Róża

Syntezę rewolucji usiłował dać Żeromski w dramacie "Róża", opartym o
wzory romantyczne. Utwór ten jednak, pisany w roku 1909, nosi na sobie
piętno porewolucyjnej depresji politycznej: autor ukazuje tu klasę
robotniczą z nieufnością i niewiarą w jej siły, powraca do ulubionej idei
poświęcenia najlepszych jednostek. Jego bohater, magnat-rewolucjonista,
mówi do robotników:
   "Wszystko poczniemy dla was, lecz bez was". 

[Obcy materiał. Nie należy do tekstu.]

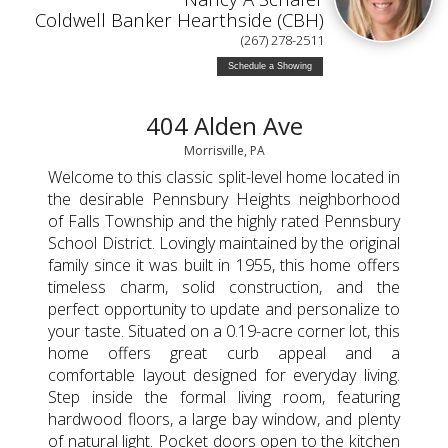
Coldwell Banker Hearthside (CBH)
(267) 278-2511
Schedule a Showing
404 Alden Ave
Morrisville, PA
Welcome to this classic split-level home located in
the desirable Pennsbury Heights neighborhood
of Falls Township and the highly rated Pennsbury
School District. Lovingly maintained by the original
family since it was built in 1955, this home offers
timeless charm, solid construction, and the
perfect opportunity to update and personalize to
your taste. Situated on a 0.19-acre corner lot, this
home offers great curb appeal and a
comfortable layout designed for everyday living.
Step inside the formal living room, featuring
hardwood floors, a large bay window, and plenty
of natural light. Pocket doors open to the kitchen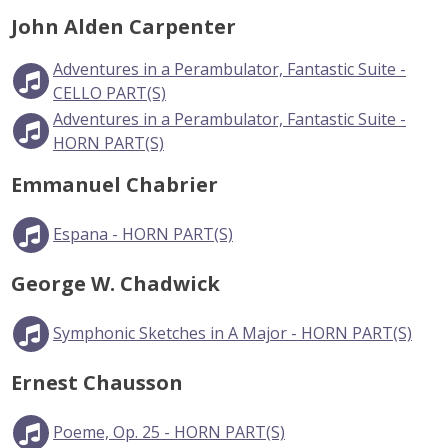
John Alden Carpenter
Adventures in a Perambulator, Fantastic Suite -
CELLO PART(S)
Adventures in a Perambulator, Fantastic Suite -
HORN PART(S)
Emmanuel Chabrier
Espana - HORN PART(S)
George W. Chadwick
Symphonic Sketches in A Major - HORN PART(S)
Ernest Chausson
Poeme, Op. 25 - HORN PART(S)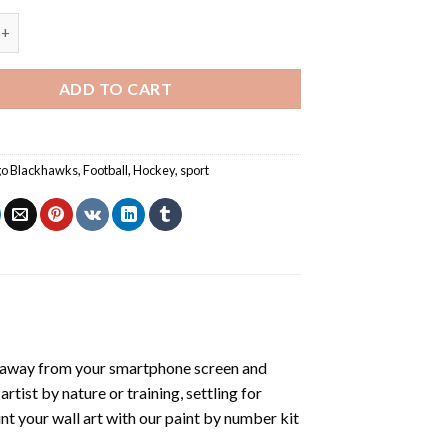
lackhawks Logo - Paint By Number quantity
ADD TO CART
go Blackhawks
,
Football
,
Hockey
,
sport
 away from your smartphone screen and
tist by nature or training, settling for
nt your wall art with our
paint by number kit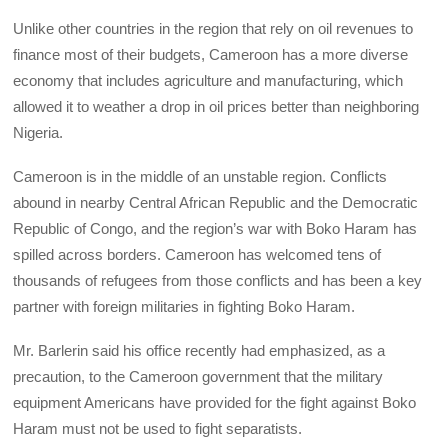
Unlike other countries in the region that rely on oil revenues to
finance most of their budgets, Cameroon has a more diverse
economy that includes agriculture and manufacturing, which
allowed it to weather a drop in oil prices better than neighboring
Nigeria.
Cameroon is in the middle of an unstable region. Conflicts
abound in nearby Central African Republic and the Democratic
Republic of Congo, and the region’s war with Boko Haram has
spilled across borders. Cameroon has welcomed tens of
thousands of refugees from those conflicts and has been a key
partner with foreign militaries in fighting Boko Haram.
Mr. Barlerin said his office recently had emphasized, as a
precaution, to the Cameroon government that the military
equipment Americans have provided for the fight against Boko
Haram must not be used to fight separatists.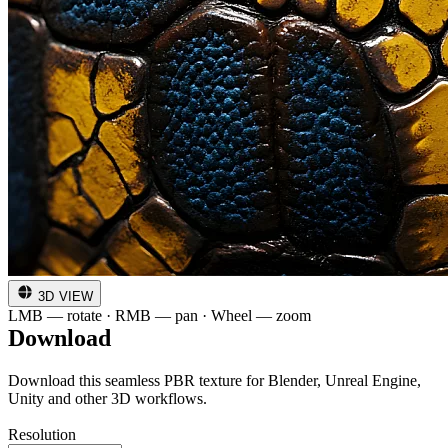
3D VIEW
LMB — rotate · RMB — pan · Wheel — zoom
Download
Download this seamless PBR texture for Blender, Unreal Engine,
Unity and other 3D workflows.
Resolution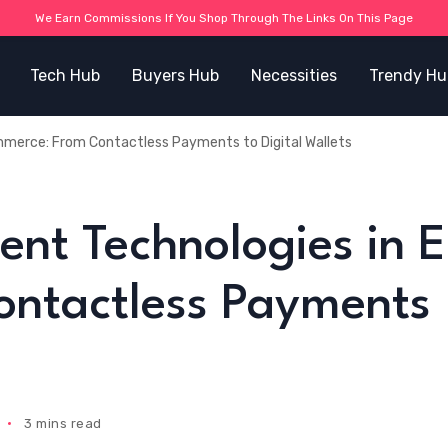
We Earn Commissions If You Shop Through The Links On This Page
Tech Hub
Buyers Hub
Necessities
Trendy Hu
merce: From Contactless Payments to Digital Wallets
ent Technologies in E
ntactless Payments
3 mins read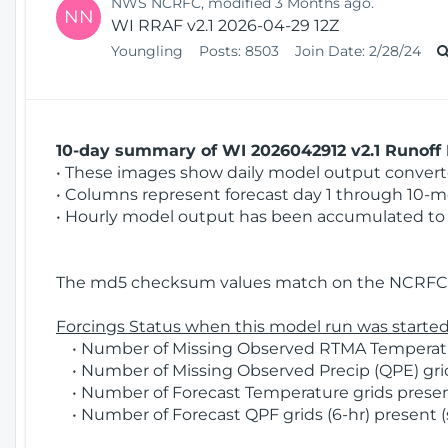
NWS NCRFC, modified 3 Months ago.
NN
WI RRAF v2.1 2026-04-29 12Z
Youngling
Posts:
8503
Join Date:
2/28/24
10-day summary of WI 2026042912 v2.1 Runoff 
• These images show daily model output converted
• Columns represent forecast day 1 through 10-mo
• Hourly model output has been accumulated to 
The md5 checksum values match on the NCRFC 
Forcings Status when this model run was started
• Number of Missing Observed RTMA Temperatur
• Number of Missing Observed Precip (QPE) grids
• Number of Forecast Temperature grids present
• Number of Forecast QPF grids (6-hr) present (s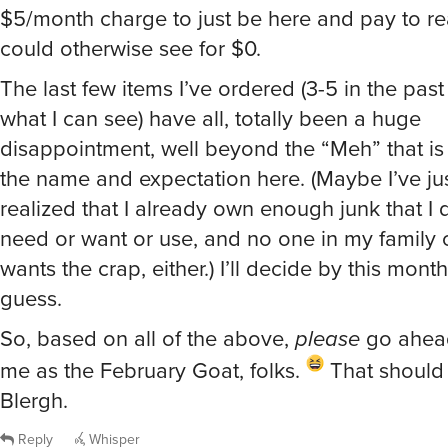
$5/month charge to just be here and pay to re
could otherwise see for $0.
The last few items I’ve ordered (3-5 in the past
what I can see) have all, totally been a huge
disappointment, well beyond the “Meh” that is
the name and expectation here. (Maybe I’ve just
realized that I already own enough junk that I d
need or want or use, and no one in my family o
wants the crap, either.) I’ll decide by this month
guess.
So, based on all of the above,
please
go ahea
me as the February Goat, folks.
That should d
Blergh.
Reply
Whisper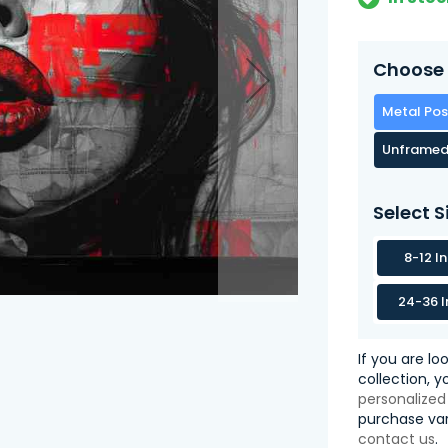
Choose 
Metal Pos
Unframed
Select S
8-12 I
24-36 I
If you are lo
collection, 
personalized
purchase var
contact us
.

Oddalając się od proletariatu Żeromski potępia zarazem "sprzymierzeńca
wroga w ojczyźnie" - burżuazję i wszystkie jej partie polityczne, nie
oszczędza również Frakcji Rewolucyjnej PPS. Karty "Róży" o najtrwalszej
wartości to dyskusja Zagozdy z Czarowicem, przeciwstawiająca sobie "dwie
Polski" - przyszłe burżuazyjne państwo oparte na ucisku społecznym 
i narodowym i ojczyznę ludu pracującego:
 "(...) Polska! Wieczny "romans" Mochnackiego... A jaka jest główna intryga
  i wewnętrzna treść "romansu"? Czy znowu nie wielkopański najazd na
  chłopstwo ruskie i litewskie, czy znowu nie przemoc nad Żmudzią
  i żydostwem (...) Szwoleżery, kosyniery, krakusy... Granice, celnicy,
  fortece, straż. Więzienia. Kajdany, ministrowie, agenci dyplomatyczni
  i mnóstwo deputatów. Racje stanu i stany posiadania... Czyś słyszał dobrze,
  jak stęka w pracy, jak hula, wyje z bólu, jak wyjawia głupotę swoją polski
  chłop z cuchnących dzikich wsi, jak się wije w męczarni przez całe psie
  swoje życie i jak zdycha przy stalowym kadłubie maszyny, gilotynie swojej
  - polski robotnik? Oto jest moja Polska. Ona wyjdzie z ciemnicy do
  niezmierzonych, boskich prac".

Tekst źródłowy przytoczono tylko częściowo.